Francisco Fernandez - California State University San Marcos
Co-Author(s): Kassandra Sanchez, California State University San Marcos, CA; Miguel Rosas, California State University, San Marcos, CA



Glutaredoxins are small redox enzymes that use glutathione as a substrate to reduce disulfide bonds in target proteins. Plants have a far greater number of glutaredoxins than other organisms, mostly due to a unique clade of class III glutaredoxins that are exclusively found in higher plants. Previous studies in our lab demonstrated that a small group of class III glutaredoxin genes are strongly upregulated by nitrate in Arabidopsis thaliana, and that reducing expression of these nitrate-regulated glutaredoxins leads to increased primary root growth. Thus, glutaredoxins appear to link nutrient sensing with plant growth and root system architecture. To further explore this hypothesis, we have generated two groups of transgenic plants that 1) constitutively overexpress several nitrate-induced glutaredoxins and 2) completely inactivate targeted glutaredoxins via CRISPR-Cas9 technology. The coding sequence of the AtGRXS5, AtGRXS6, and AtGRXS8 genes have been sub-cloned into an expression cassette and used to transform A. thaliana. Preliminary results suggest that high-level constitutive overexpression of these genes causes a severe dwarf phenotype in transgenic plant lines, again implicating the nitrate-regulated glutaredoxins as important regulators of plant growth. Work with CRISPR-Cas9 knockout lines is at an earlier stage, but CRISPR vectors targeting AtGRXS6 and the AgGRXS3/4/5/7/8 gene cluster have been constructed and utilized for plant transformation. We are currently screening these transgenic plant lines to identify knockouts in the target gene(s). Because the nitrate-regulated glutaredoxins appear to be important regulators of primary root growth, this work could have significant broader implications related to important agricultural traits such as root depth (drought tolerance) and nitrogen use efficiency.
References: Meyer Y, Buchanan BB, Vignols F, Reichheld JP (2009) Thioredoxins and glutaredoxins: unifying elements in redox biology. Annu Rev Genet 43: 335-367.
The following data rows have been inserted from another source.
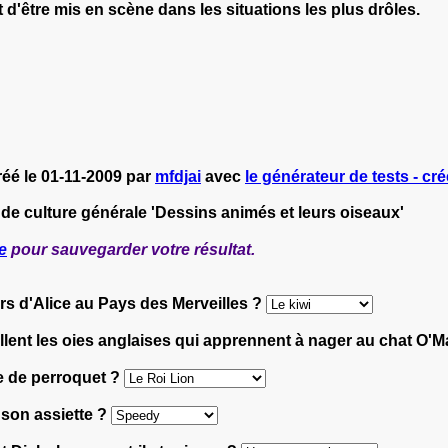
d'être mis en scène dans les situations les plus drôles.
réé le 01-11-2009 par
mfdjai
avec
le générateur de tests - cré
 de culture générale 'Dessins animés et leurs oiseaux'
e
pour sauvegarder votre résultat.
ers d'Alice au Pays des Merveilles ?
llent les oies anglaises qui apprennent à nager au chat O'M
re de perroquet ?
s son assiette ?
Patterson K, Walters LA, Cooper AM, Olvera JG, Rosas MA, Rasmusson AG, Escobar MA (2016) NitrateRegulated Glutaredoxins Control Arabidopsis Primary Root Growth. Plant Physiol 170: 989-999

Not Submitted

Funder Acknowledgement(s): This work was supported by NSF RUI grant 1651584 awarded to Matthew Escobar PhD, professor of biological sciences, California State University San Marcos, San Diego, CA 92027

Faculty Advisor: Matthew Escobar, mescobar@csusm.edu

Role: Participated in sub-cloning of the Cas9 vectors for Arabidopsis thaliana and preliminary phenotype screening for overexpression lines. I am in the process of screening for Cas9 mutant plants.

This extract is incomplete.